Obwohl nicht so groß wie die beiden D’Haraner zu den Seiten des geschwungenen Tisches, war er dennoch ein kräftiger Mann, groß und muskulös und überraschend jung. Seine Kleidung, ein schwarzer Umhang und hohe Stiefel, eine dunkle Hose und ein schlichtes Hemd, war einfach, um so mehr für jemanden, der sich als ›Lord‹ bezeichnete. Auch wenn das Blinken einer silbernen und goldenen Scheide an seiner Hüfte kaum zu übersehen war, so schien er doch nichts weiter zu sein als ein Mann aus den Wäldern. Tobias fand, der Mann sah zudem müde aus, so als lastete ein Berg von Sorgen auf seinen Schultern.

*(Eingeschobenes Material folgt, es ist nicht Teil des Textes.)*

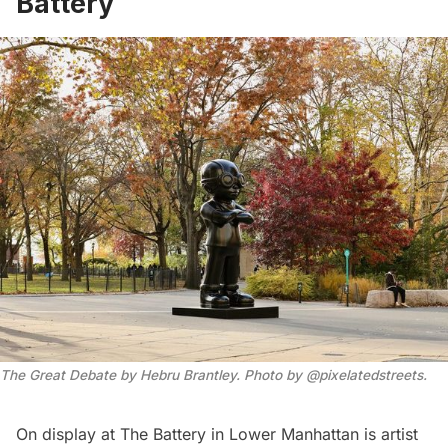
Battery
The Great Debate by Hebru Brantley. Photo by @pixelatedstreets.
On display at
The Battery
in Lower Manhattan is artist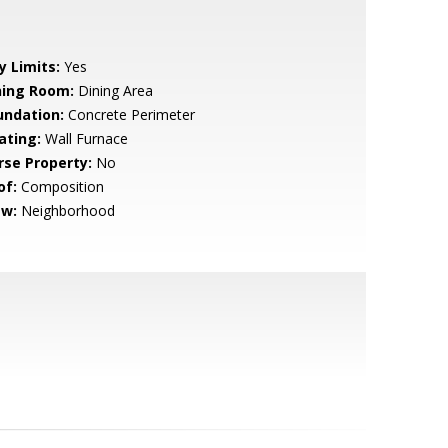
y Limits:
Yes
ning Room:
Dining Area
undation:
Concrete Perimeter
ating:
Wall Furnace
rse Property:
No
of:
Composition
ew:
Neighborhood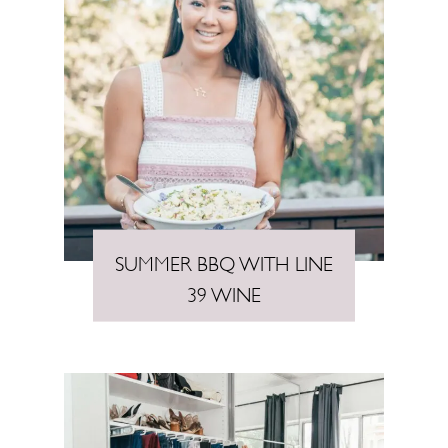
SUMMER BBQ WITH LINE
39 WINE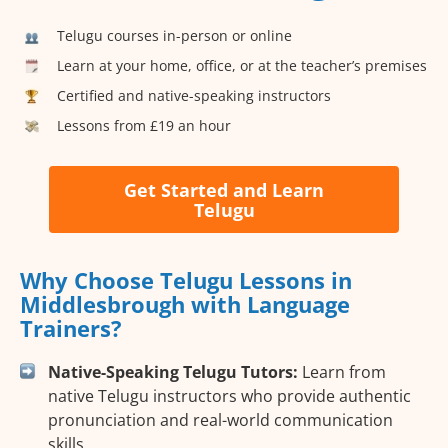
Telugu courses in-person or online
Learn at your home, office, or at the teacher’s premises
Certified and native-speaking instructors
Lessons from £19 an hour
Get Started and Learn
Telugu
Why Choose Telugu Lessons in
Middlesbrough with Language
Trainers?
Native-Speaking Telugu Tutors:
Learn from
native Telugu instructors who provide authentic
pronunciation and real-world communication
skills.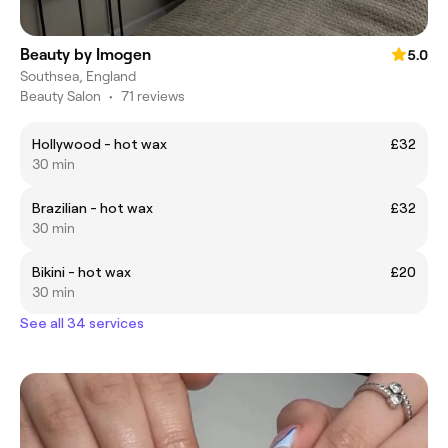
Beauty by Imogen
5.0
Southsea, England
Beauty Salon
•
71 reviews
Hollywood - hot wax
£32
30 min
Brazilian - hot wax
£32
30 min
Bikini - hot wax
£20
30 min
See all 34 services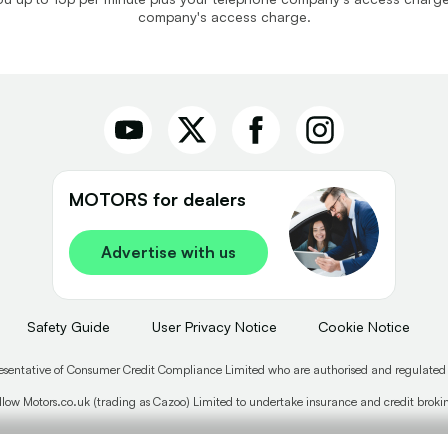
company's access charge.
MOTORS for dealers
Advertise with us
Safety Guide
User Privacy Notice
Cookie Notice
esentative of Consumer Credit Compliance Limited who are authorised and regulated
low Motors.co.uk (trading as Cazoo) Limited to undertake insurance and credit broking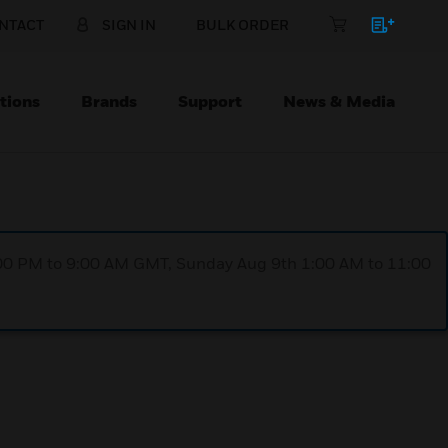
NTACT
SIGN IN
BULK ORDER
tions
Brands
Support
News & Media
1:00 PM to 9:00 AM GMT, Sunday Aug 9th 1:00 AM to 11:00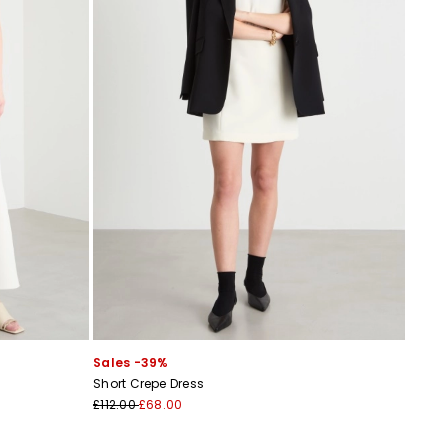
Sales -39%
Short Crepe Dress
£112.00
£68.00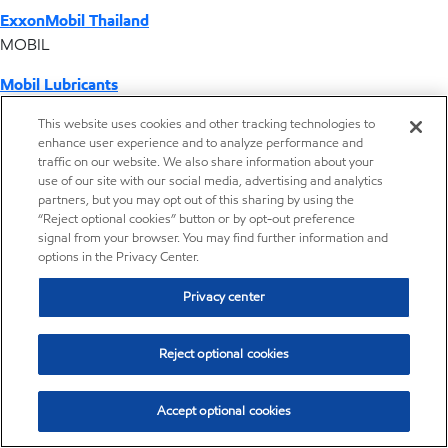
ExxonMobil Thailand
MOBIL
Mobil Lubricants
EXXONMOBIL
This website uses cookies and other tracking technologies to
enhance user experience and to analyze performance and
ExxonMobil Vietnam
traffic on our website. We also share information about your
Desktop Global Link
use of our site with our social media, advertising and analytics
partners, but you may opt out of this sharing by using the
“Reject optional cookies” button or by opt-out preference
Americas
signal from your browser. You may find further information and
options in the Privacy Center.
Europe
Privacy center
Middle East / Africa
Reject optional cookies
Asia Pacific
Accept optional cookies
Operations by country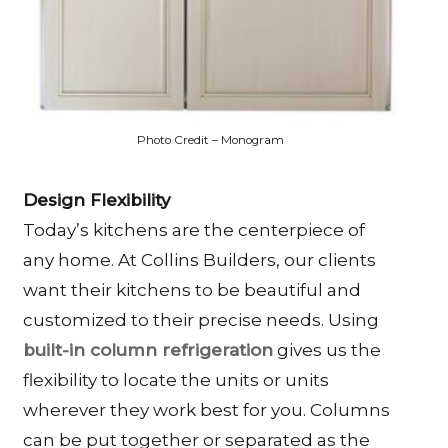
Photo Credit – Monogram
Design Flexibility
Today’s kitchens are the centerpiece of
any home. At Collins Builders, our clients
want their kitchens to be beautiful and
customized to their precise needs. Using
built-in column refrigeration
gives us the
flexibility to locate the units or units
wherever they work best for you. Columns
can be put together or separated as the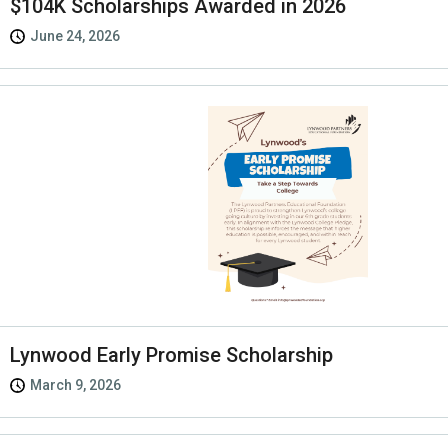
$104K Scholarships Awarded in 2026
June 24, 2026
Lynwood Early Promise Scholarship
March 9, 2026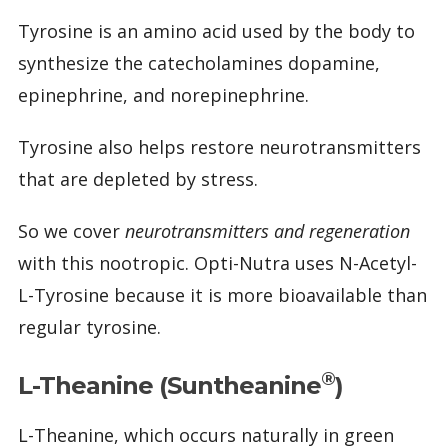
Tyrosine is an amino acid used by the body to
synthesize the catecholamines dopamine,
epinephrine, and norepinephrine.
Tyrosine also helps restore neurotransmitters
that are depleted by stress.
So we cover
neurotransmitters and regeneration
with this nootropic. Opti-Nutra uses N-Acetyl-
L-Tyrosine because it is more bioavailable than
regular tyrosine.
®
L-Theanine (Suntheanine
)
L-Theanine, which occurs naturally in green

Tobias war das Schlachtfeld nicht fremd, und so erkannte er allein an der eleganten Haltung dieses Mannes, an der Selbstverständlichkeit, mit der der Waffengurt über seiner Schulter lag und das Schwert an seiner Hüfte sich mit ihm zusammen bewegte, daß man diesen Mann nicht auf die leichte Schulter nehmen durfte. Das Schwert hing nicht zur Zierde dort, es war eine Waffe. Der Kerl wirkte wie ein Mann, der in letzter Zeit eine große Zahl Entscheidungen aus Verzweiflung heraus gefällt und sie alle überlebt hatte. Trotz seines bescheidenen Äußeren hatte er eine unerklärliche Autorität an sich, und sein Auftreten gebot Aufmerksamkeit.

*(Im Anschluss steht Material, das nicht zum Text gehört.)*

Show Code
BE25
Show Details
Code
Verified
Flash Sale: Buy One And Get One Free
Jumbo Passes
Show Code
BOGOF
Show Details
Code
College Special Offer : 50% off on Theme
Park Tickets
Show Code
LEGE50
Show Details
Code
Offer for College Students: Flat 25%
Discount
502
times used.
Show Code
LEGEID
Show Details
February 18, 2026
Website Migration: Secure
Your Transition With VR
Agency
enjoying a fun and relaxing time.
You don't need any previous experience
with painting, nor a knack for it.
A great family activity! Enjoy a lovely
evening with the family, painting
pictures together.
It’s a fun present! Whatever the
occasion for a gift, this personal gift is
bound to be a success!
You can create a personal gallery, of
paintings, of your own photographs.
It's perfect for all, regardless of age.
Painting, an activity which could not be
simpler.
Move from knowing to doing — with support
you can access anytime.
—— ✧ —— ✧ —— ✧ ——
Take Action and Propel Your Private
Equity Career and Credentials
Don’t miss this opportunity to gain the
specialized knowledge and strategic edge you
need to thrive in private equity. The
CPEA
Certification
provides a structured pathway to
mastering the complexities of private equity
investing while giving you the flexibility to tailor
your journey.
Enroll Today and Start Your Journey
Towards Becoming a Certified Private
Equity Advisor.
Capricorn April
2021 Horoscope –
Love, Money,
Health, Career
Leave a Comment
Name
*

Schon hatten viele der Frauen die Haltung wiedergefunden und begannen ihm heimlich zuzulächeln, dabei zwinkerten sie und verfielen in die einstudierten Gewohnheiten, mit denen sie sich bei denen einschmeichelten, die Macht ausübten. Auch wenn der Mann nicht auf derbe Weise gut ausgesehen hätte, sie hätten dasselbe getan, wenn auch vielleicht mit weniger Ernst. Entweder bemerkte Lord Rahl ihr lüsternes Gebaren nicht, oder er hatte sich entschlossen, es zu ignorieren.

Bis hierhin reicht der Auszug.